Türkiye Cumhuriyeti'nin kurucusu Atatürk’ü ölüme götüren hastalık süreci 1937 yılında başlamıştı.
Hastalığının ilerlediği son dönemde, yine onun izniyle yurt dışından da sahasında uzman doktorlar getirtilmiş, Türk doktorlarla birlikte tedavide yer almışlardı.
Fakat Atatürk daha sonra belki güvenlik gerekçesi belki başka nedenlerle "Beni Türk hekimlerine emanet ediniz" dedi.
Bizim doktorlarımız, Hipokrat yemini etmiş, sadece mesleği 'hekimlik' olan insanlar değillerdir.
Milli duygularla donanmış Türk hekimi, mesleği gereği yaşamı ön planda tutmanın yanında, yeri geldiğinde ölmesini de bilir.

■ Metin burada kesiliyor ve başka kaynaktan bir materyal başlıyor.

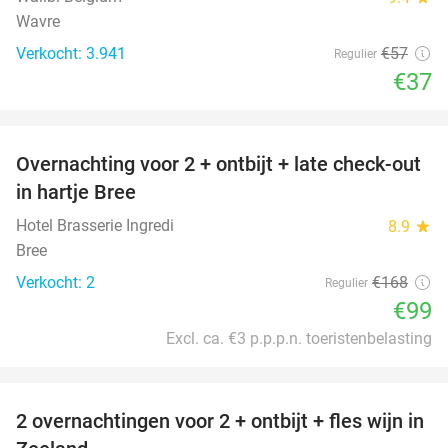
Wavre
Verkocht: 3.941
€57
Regulier
€37
favorite_border
Overnachting voor 2 + ontbijt + late check-out
41%
NEW
in hartje Bree
TODAY
Hotel Brasserie Ingredi
8.9
star
Bree
Verkocht: 2
€168
Regulier
€99
Excl. ca. €3 p.p.p.n. toeristenbelasting
favorite_border
2 overnachtingen voor 2 + ontbijt + fles wijn in
55%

Bunu hatırlamak için bir yüzyıl ötesine gitmek yeterlidir. Mekteb-i Tıbbiyye-i Şahane öğrencilerinin tamamı silahaltına alınıp, Çanakkale’ye gitmişlerdir örneğin. Çanakkale Savaşı’na giden 746 tıp öğrencisinden 346’sının orada şehit olduğunu bilmeyen var mı?

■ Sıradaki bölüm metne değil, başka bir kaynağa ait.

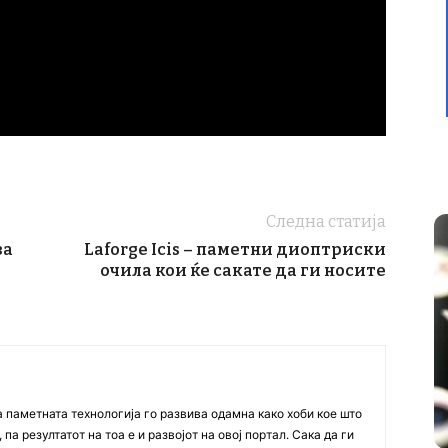
Следна статија
за
Laforge Icis – паметни диоптриски
очила кои ќе сакате да ги носите
а паметната технологија го развива одамна како хоби кое што
па резултатот на тоа е и развојот на овој портал. Сака да ги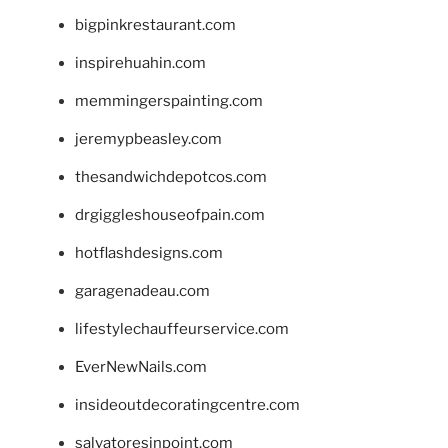
bigpinkrestaurant.com
inspirehuahin.com
memmingerspainting.com
jeremypbeasley.com
thesandwichdepotcos.com
drgiggleshouseofpain.com
hotflashdesigns.com
garagenadeau.com
lifestylechauffeurservice.com
EverNewNails.com
insideoutdecoratingcentre.com
salvatoresinpoint.com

Yine Çanakkale. Cephede görevli Dr. Tarık Nusret'in hikayesini bilir misiniz?
Tarık Nusret, Çanakkale’de cephede yaralılara ilk müdahaleyi yapıyor. Gelen hastalardan çok şiddetli ağrısı olanlara ağrı kesici yapılıyor. Ağrı kesici, morfin gibi nadir bulunan ağrı kesiciler çok az. Ancak yaşama şansı olan tedavi edilirse yaşayabilir ve cepheye dönebilir olan askerlere öncelik veriliyor.
Burada Tarık Nusret hissi davranmamak için hastaların gözlerine, yüzlerine hiç bakmıyor. Gelen hastalardan ümitsiz olanları ‘gölgelik bir yere bırakın’ diyor. Bu askerler ölüme terk edilerek şehit oluyor.
Bu arada bir yaralı geliyor. Onun da gölgelik bir alana bırakılmasını istiyor. Yaralı ise 'baba' diye sesleniyor. Kendi öz çocuğu, ağrıdan kıvranıyor ama son anları. Elindeki kıt ilaçtan ağrı kesiciden ona yapmıyor. Onu gölgeliğe bırakın diyor. Kısa bir süre sonra ise çocuğu şehit oluyor. Sonra yavrusuna sarılarak ‘Bu senin hakkın değildi’ diyor.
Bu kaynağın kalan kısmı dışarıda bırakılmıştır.